Given the way I swear like a sailor, it might surprise you to find that there is one “bad word” that I really hate. A word that I feel should be expunged from the English language completely. A word that when directed at me, makes me want to punch the speaker in the face seventy-thousand times. That word?
I can damnshitassholedickheadmotherfucker with the best of them, but that one word makes steam come out my ears and sends me into fits of rage.
It’s a word that may have started off somewhat innocuously, but over the years, has turned into a word absolutely dripping in misogyny. Men have been trained for generations to use this word to immediately invalidate any concern or request that a woman has, and I for one am damned sick of it.

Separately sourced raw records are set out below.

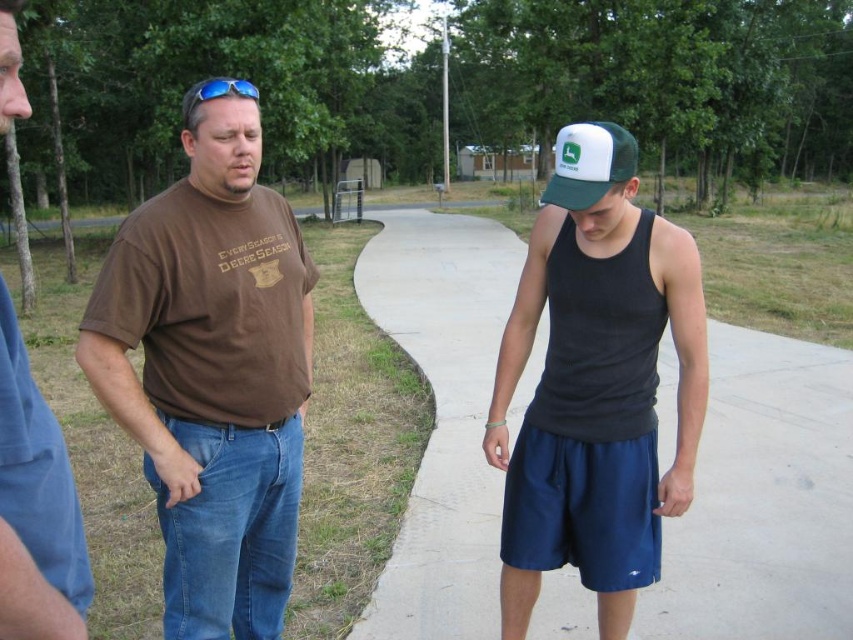 Consider the image. Does black matte tank top at center have a greater width compared to brown cotton t-shirt at left?

Indeed, black matte tank top at center has a greater width compared to brown cotton t-shirt at left.

Who is more forward, (531, 604) or (70, 492)?

Point (70, 492) is more forward.

What do you see at coordinates (595, 385) in the screenshot? This screenshot has width=853, height=640. I see `black matte tank top at center` at bounding box center [595, 385].

At what (x,y) coordinates should I click in order to perform the action: click on black matte tank top at center. Please return your answer as a coordinate pair (x, y). Looking at the image, I should click on (595, 385).

Who is positioned more to the right, smooth concrete sidewalk at center or brown cotton t-shirt at center?

Positioned to the right is smooth concrete sidewalk at center.

Between smooth concrete sidewalk at center and brown cotton t-shirt at center, which one is positioned higher?

Positioned higher is smooth concrete sidewalk at center.

The height and width of the screenshot is (640, 853). What are the coordinates of `smooth concrete sidewalk at center` in the screenshot? It's located at (763, 500).

Who is more distant from viewer, (160, 364) or (630, 177)?

Positioned behind is point (160, 364).

Does point (231, 100) lie in front of point (596, 152)?

No.

Where is `brown cotton t-shirt at center`? This screenshot has height=640, width=853. brown cotton t-shirt at center is located at coordinates (212, 369).

Identify the location of brown cotton t-shirt at center. (212, 369). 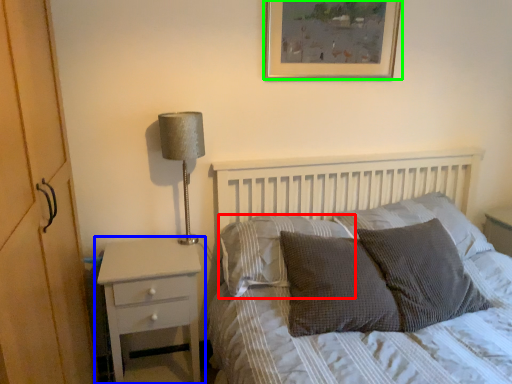 Question: Which object is positioned farthest from pillow (highlighted by a red box)? Select from nightstand (highlighted by a blue box) and picture frame (highlighted by a green box).

Choices:
 (A) nightstand
 (B) picture frame

Answer: (B) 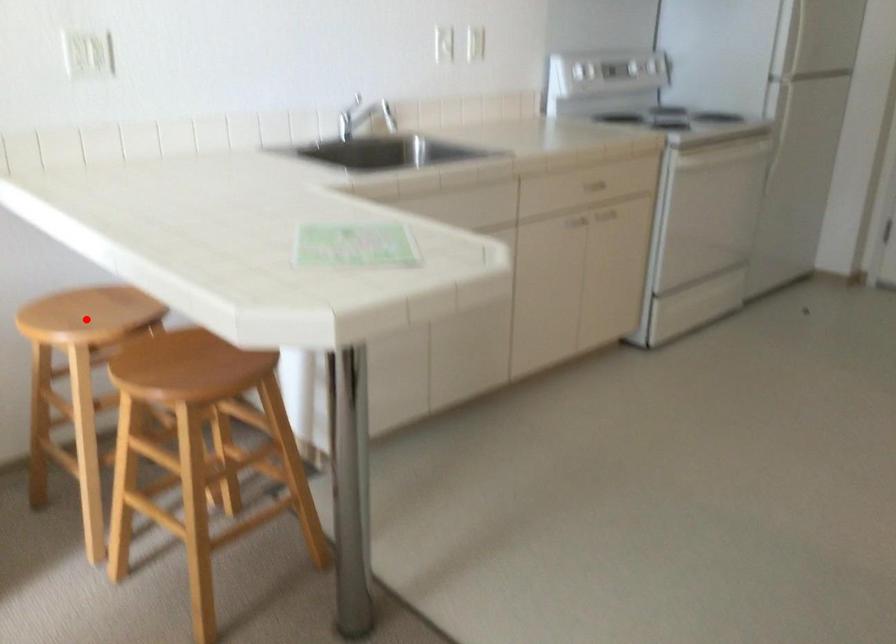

Because if it has been weeks, or months, or years since the storm door has been broken, the trim has gone unfinished or – God Help Me – the smoke alarms have not been working properly, it is very much not nagging. It is negligence. And yet, as soon as you hear a woman’s voice talking (Or asking. Or begging) about a project or job that needs to be done, that very special man thing kicks in and the VERY BAD WORD comes out and then the women, though completely correct and justified in her request or observation is now nothing more than irrational, nagging harpy, and mr. poor pitiful me can go back to his hockey game or guitar playing or magazine reading.
It’s time to stop accepting this word. The next person who uses it in my presence is in BIG TROUBLE.